[R-sig-Geo] SpatialGridDataFrame to data.frame
Ned Horning
horning at amnh.org
Thu Feb 12 10:09:54 CET 2009
Roger and Robert,
Thanks for the help. Once again I am close but I can't figure out how to
use the attribute data to control the sampling. I'd like to stratify the
sampling by attribute value. In the Shapefile I have an integer
attribute "covertype". There can be several polygons with the same
covertype ID. What I want to do is get 100 sample points from polygons
of covertype=1, 100 points from polygons of covertype=2... Is that
possible? I looked at readShapePoly, readORG, and the suite of tools in
spsample and but didn't see what I was looking for.
It looks like overlay() is a good way to assign the value of covertype
to coordinate pairs.
One solution to fix all of this is to have a separate Shapefile for each
covertype but I'd like to avoid that if possible.
Roger Bivand wrote:
> On Thu, 12 Feb 2009, Robert Hijmans wrote:
>> Hi Ned,
>> Good to hear that. For your other question, have a look at:
>> require(maptools)
>> ?readShapePoly
> Or more generally readOGR() in rgdal for another use of the underlying
> shapelib code.
>> require(sp)
>> ?sample.Polygons
> Most likely the spsample() method will be enough, without having to
> pick a specific method - but if necessary the Polygons objects can be
> dissolved using unionSpatialPolygons() in maptools.
> Roger
>> Robert
>> On Thu, Feb 12, 2009 at 2:30 PM, Ned Horning <horning at amnh.org> wrote:
>>> Robert,
>>> This worked - thanks. It's always uplifting to see an actual image
>>> after
>>> working on something for a while. Now I can start playing with
>>> parameters
>>> and playing with different approaches. I'm just (re)starting my R
>>> education
>>> and I'm pretty slow getting the hang of it but your examples help a
>>> lot.
>>> They also give me more avenues to discover other functionality and
>>> different
>>> ways of doing things. I hope I can keep working with R and GRASS
>>> until I
>>> know it this time. My goal is to get to the point where I can be
>>> productive
>>> with these packages and start training other folks.
>>> The raster package looks very nice and I'll keep an eye on its
>>> development.
>>> One step that I am currently doing in GRASS is to read a Shapefile with
>>> training data (polygons with an integer attribute representing a
>>> land cover
>>> type) and then randomly create 100 points within each set of polygons
>>> representing a specific land cover type.

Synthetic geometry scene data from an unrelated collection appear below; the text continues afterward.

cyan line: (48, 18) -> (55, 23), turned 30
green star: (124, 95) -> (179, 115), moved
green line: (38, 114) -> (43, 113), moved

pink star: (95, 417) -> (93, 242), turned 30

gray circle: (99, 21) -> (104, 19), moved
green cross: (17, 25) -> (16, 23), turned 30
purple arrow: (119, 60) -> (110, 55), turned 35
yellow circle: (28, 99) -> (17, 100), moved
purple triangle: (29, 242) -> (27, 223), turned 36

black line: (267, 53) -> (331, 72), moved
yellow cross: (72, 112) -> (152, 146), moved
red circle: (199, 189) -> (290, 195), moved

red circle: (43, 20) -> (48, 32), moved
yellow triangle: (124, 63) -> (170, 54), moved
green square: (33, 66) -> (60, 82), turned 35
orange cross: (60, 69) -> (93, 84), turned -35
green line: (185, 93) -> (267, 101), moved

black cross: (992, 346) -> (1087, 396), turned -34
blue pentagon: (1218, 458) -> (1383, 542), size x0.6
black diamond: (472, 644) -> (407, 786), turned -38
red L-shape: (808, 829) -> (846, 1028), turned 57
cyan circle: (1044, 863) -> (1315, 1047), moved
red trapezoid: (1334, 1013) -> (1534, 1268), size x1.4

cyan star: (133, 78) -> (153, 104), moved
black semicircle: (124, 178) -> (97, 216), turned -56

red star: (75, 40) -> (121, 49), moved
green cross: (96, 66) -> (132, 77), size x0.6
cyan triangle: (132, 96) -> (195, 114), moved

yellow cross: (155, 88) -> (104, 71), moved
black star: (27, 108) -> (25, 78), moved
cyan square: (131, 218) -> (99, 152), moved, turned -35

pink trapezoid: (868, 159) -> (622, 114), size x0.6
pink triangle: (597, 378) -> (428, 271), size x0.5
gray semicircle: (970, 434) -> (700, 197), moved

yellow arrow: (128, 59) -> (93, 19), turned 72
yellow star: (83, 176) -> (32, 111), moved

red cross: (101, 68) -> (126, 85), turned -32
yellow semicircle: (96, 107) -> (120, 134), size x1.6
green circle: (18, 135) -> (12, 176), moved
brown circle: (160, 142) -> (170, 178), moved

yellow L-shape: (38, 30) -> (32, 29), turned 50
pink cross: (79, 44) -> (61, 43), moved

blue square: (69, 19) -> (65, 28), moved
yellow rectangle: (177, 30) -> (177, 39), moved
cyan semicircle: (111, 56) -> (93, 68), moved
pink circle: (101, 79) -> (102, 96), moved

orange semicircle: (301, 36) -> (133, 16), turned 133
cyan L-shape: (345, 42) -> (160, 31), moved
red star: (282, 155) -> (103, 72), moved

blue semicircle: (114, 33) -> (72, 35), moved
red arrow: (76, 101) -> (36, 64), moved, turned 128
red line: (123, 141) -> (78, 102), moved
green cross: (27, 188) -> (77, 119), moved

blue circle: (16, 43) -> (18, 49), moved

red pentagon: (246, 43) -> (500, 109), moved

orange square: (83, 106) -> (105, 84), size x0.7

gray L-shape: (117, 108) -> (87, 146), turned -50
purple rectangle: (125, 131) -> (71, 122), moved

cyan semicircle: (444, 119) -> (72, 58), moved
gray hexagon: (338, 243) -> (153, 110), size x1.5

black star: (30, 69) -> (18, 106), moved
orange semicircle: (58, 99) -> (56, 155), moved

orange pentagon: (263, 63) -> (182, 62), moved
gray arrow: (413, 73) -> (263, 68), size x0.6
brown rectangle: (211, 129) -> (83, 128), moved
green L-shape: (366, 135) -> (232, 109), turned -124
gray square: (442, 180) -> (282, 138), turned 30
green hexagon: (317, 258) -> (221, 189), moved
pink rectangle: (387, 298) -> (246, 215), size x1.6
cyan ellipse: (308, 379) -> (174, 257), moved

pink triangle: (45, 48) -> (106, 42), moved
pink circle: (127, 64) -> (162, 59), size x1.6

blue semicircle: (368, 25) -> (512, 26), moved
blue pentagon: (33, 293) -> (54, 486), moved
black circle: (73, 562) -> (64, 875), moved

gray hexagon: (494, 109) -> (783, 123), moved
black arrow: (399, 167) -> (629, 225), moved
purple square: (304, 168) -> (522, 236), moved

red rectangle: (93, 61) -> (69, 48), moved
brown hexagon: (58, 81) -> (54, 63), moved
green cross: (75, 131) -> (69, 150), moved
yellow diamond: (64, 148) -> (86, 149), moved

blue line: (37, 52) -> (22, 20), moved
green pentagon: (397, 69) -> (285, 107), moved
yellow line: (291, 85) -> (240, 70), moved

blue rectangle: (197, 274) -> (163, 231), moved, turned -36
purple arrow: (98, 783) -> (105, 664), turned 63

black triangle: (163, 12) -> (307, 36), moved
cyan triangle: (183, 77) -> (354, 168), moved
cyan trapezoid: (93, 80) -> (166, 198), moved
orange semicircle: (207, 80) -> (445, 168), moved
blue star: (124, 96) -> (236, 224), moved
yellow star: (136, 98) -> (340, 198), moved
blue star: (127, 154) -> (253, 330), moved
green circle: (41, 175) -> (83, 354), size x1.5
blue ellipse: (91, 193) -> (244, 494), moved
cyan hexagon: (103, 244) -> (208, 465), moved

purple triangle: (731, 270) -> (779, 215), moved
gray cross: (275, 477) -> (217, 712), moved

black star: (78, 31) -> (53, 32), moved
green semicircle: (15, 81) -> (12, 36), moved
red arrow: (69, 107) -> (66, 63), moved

I do this for each land
>>> cover type
>>> and then concatenate the results into a text file. This file has the
>>> coordinates that I use in xyValues to get the pixels values from the
>>> SPOT
>>> image. Is there a way to do this sampling using the raster package or
>>> another R package that you are familiar with? In GRASS I convert the
>>> Shapefile to a raster image before doing the random sampling and it
>>> would be
>>> nice if I could skip this step.
>>> All the best,
>>> Ned
>>> Robert Hijmans wrote:
>>>> I see, in my example, I had a single quantitative variable but you
>>>> probably have land cover classes or something like that. If the
>>>> classes are in fact numbers stored as text then use
>>>> pred <- as.numeric(pred)
>>>> but if you have words such as 'forest', 'crops', 'water' you could do
>>>> something like
>>>> ...
>>>> pred <- predict(randfor, rowvals)
>>>> pred[pred=='forest'] <- 1
>>>> pred[pred=='crops'] <- 2
>>>> pred[pred=='water'] <- 3
>>>> pred <- as.numeric(pred)
>>>> predrast <- setValues(predrast, pred, r)
>>>> ...
>>>> not pretty, you could also fit RF with classes that can be interpreted
>>>> as numbers..
>>>> Make sure you do not get:
>>>> Warning message:
>>>> NAs introduced by coercion
>>>> which would suggest that some character values could not be
>>>> transformed to numbers.
>>>> On Thu, Feb 12, 2009 at 1:56 AM, Ned Horning <horning at amnh.org> wrote:
>>>>> Robert,
>>>>> Using predrast <- setValues(predrast, as.vector(pred), r) I got
>>>>> another
>>>>> error: values must be numeric, integer or logical.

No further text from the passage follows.